Table of contents
- Make sure to smile and appear confident.
- Do have your questions about the role handy on paper or in a Google doc.
- Pause and listen closely, as to not interrupt the interviewer.
- Do thank your interviewer immediately as you begin, and as you conclude.
- “Arrive early” for the video call.
- Take notes, whether on a Google doc in a tab, or on paper.
- If using a Mac, you can use Photobooth to see how you look.
- Find out the company’s appropriate and expected dress code.
- Determine what to wear to dress up (even if it’s only on top).
- Research your interviewer.
- Practice avoiding touching your face and your hair.
- Carefully toggle into a separate screen if you have to.
- Find the perfect spot for sitting in to take a video call.
- Use a clean, neat, professional and natural video interview background
- Sign in to the video meeting early to get a clear test run.
- Take the video call where your WiFi is strongest.
- Determine if you will use headphones or computer audio.
- Test your remote video setup for background noise.
- If using a new platform, test the service with a friend.
- Use Krsip.ai to cancel background noise.
- Make sure you’re connected to the 5G version of your router.
- Having a phone call as a backup plan.
- Have a backup internet plan.
- Plan B: Create a Whereby room.
- Adjust Google Meet bandwidth settings.
- Have a backup pair of headphones.
- If your headphones are wireless, make sure they’re charged.
- The day before, run a speed test to determine the volume on your network.
- Remember to bookmark all these video and Zoom interview tips for future virtual interviews.
We’ve all been there: you get past the ‘phone screen’ step of the interview process (great job so far, by the way) and now you need to find out how to ace a remote job interview.
Whether the company at which you’re interviewing calls it a “remote interview,” “online interview,” “video interview” or “virtual interview,” you have to know how to prepare for a video interview because you need to pass this step.
My video interviews recently have gone well thanks to a few solid tips and best practices!
You’re going to want to know what to wear to a remote interview, what to know about online interview tips and what to expect in the remote job interview process.
In this guide, we’ll list a few main categories of online interview and video interview tips:
- How to go into a video interview with a positive attitude
- How to stand out in a video interview
- How to prepare for a virtual interview
- How to nail a video interview location, environment, background and setup
How to go into a video interview with a positive attitude (and confidence)
These days, it’s more and more common to be offered a remote video interview as a first-round interview for a job in your city.

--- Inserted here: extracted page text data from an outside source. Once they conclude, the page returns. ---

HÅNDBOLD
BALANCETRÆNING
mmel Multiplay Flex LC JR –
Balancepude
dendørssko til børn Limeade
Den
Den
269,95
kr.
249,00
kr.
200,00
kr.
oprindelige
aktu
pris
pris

You also may experience first, second and final round video interviews for a remote job, or a job that is hybrid in an office in your city.
A remote video interview sure does put more of a face to a name than a simple phone call. This is especially true if you’re interviewing for a remote role, or if the company works in distributed teams.

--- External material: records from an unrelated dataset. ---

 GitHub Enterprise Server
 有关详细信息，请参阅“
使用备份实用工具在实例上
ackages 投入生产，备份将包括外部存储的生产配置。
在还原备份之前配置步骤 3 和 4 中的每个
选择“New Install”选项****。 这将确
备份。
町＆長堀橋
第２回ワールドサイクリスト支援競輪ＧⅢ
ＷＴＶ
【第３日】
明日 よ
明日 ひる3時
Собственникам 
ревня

No one said taking a remote interview is easy, especially when there are so many factors to navigate. It’s therefore important to head into the interview with a positive air of confidence.
I like to go into video interviews being grateful that I don’t have to go to an office, get dressed up from head to toe and awkwardly in a lobby or at a reception. Let’s be thankful this is no longer the norm!
Consider that on the bright side, a video interview is a great way to stay connected if you’re already working remotely. It provides a nice way to let your personality shine.
How to stand out in a video interview
An in-person interview gives you time to shine. You get to show your future (hopefully) employer how you hold a conversation, how you shake hands and how you hold eye contact confidently.
In a video interview, you’re trying to look at that tiny black hole of a camera in your laptop screen where your interviewer sits, on the other side, waiting to be impressed.
Naturally, you have to stand out. How can you be the memorable candidate of the day?
Make sure to smile and appear confident.
Smile. Smile. Smile. And look genuinely interested and engaging.
A smile is something that can shine through the computer screen like a bright light if you choose to act confident, grateful and happy to be speaking with your interviewer(s).
It’s been proven that smiles make people likable, so why not start off with a bright and cheery smile, whether you’re excited, nervous, anxious or eager? Lucky for you, your shaky and sweaty hands are actually something you can hide in a video interview. Cover it up with a look of confidence, positivity and calm.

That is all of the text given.